TASK DIRECTIONS:
Start at the line that contains "Compartir en LinkedIn" in the listing below and extract every line through the last, exactly; leave pictures out.

MATERIAL FOR THIS TASK:
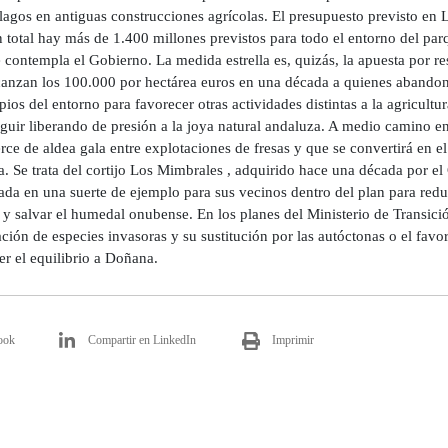
lagos en antiguas construcciones agrícolas. El presupuesto previsto en 
 total hay más de 1.400 millones previstos para todo el entorno del parqu
 contempla el Gobierno. La medida estrella es, quizás, la apuesta por r
canzan los 100.000 por hectárea euros en una década a quienes abandon
ios del entorno para favorecer otras actividades distintas a la agricultur
guir liberando de presión a la joya natural andaluza. A medio camino en
rce de aldea gala entre explotaciones de fresas y que se convertirá en e
. Se trata del cortijo Los Mimbrales , adquirido hace una década por e
ada en una suerte de ejemplo para sus vecinos dentro del plan para reduc
 y salvar el humedal onubense. En los planes del Ministerio de Transició
ción de especies invasoras y su sustitución por las autóctonas o el favo
r el equilibrio a Doñana.
ook
Compartir en LinkedIn
Imprimir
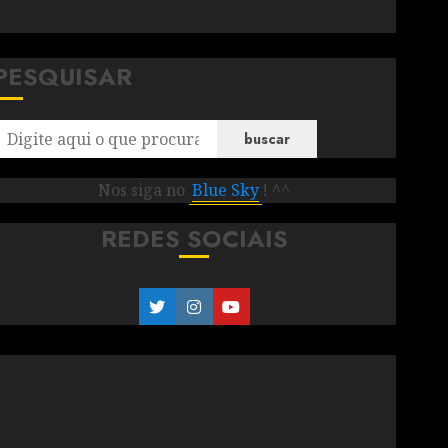
PESQUISAR
buscar
Nos siga no
Blue Sky
! ^^
REDES SOCIAIS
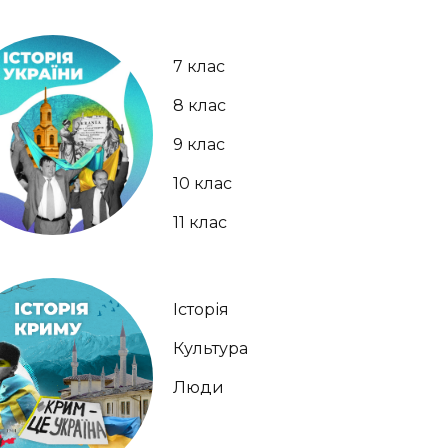
7 клас
8 клас
9 клас
10 клас
11 клас
Історія
Культура
Люди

WRITTEN ANSWER:
Compartir en LinkedIn
Imprimir
PESQUISAR
buscar
Nos siga no
Blue Sky
! ^^
REDES SOCIAIS
7 клас
8 клас
9 клас
10 клас
11 клас
Історія
Культура
Люди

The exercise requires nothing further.